The problem
Output every entry exactly, without any pictures.

Records shown
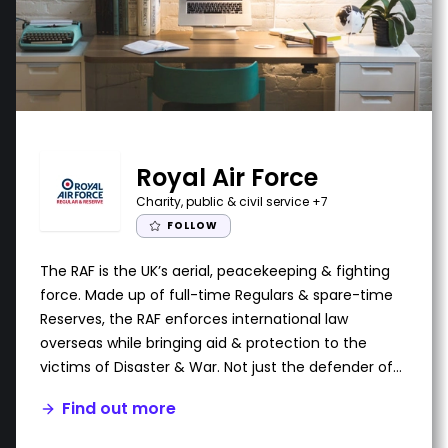
Royal Air Force
Charity, public & civil service
+7
FOLLOW
The RAF is the UK’s aerial, peacekeeping & fighting
force. Made up of full-time Regulars & spare-time
Reserves, the RAF enforces international law
overseas while bringing aid & protection to the
victims of Disaster & War. Not just the defender of
UK airspace, the RAF also provides search-&-rescue
Find out more
for both military personnel & civilians in times of
emergency.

Worked solution
Royal Air Force
Charity, public & civil service
+7
FOLLOW
The RAF is the UK’s aerial, peacekeeping & fighting
force. Made up of full-time Regulars & spare-time
Reserves, the RAF enforces international law
overseas while bringing aid & protection to the
victims of Disaster & War. Not just the defender of
UK airspace, the RAF also provides search-&-rescue
Find out more
for both military personnel & civilians in times of
emergency.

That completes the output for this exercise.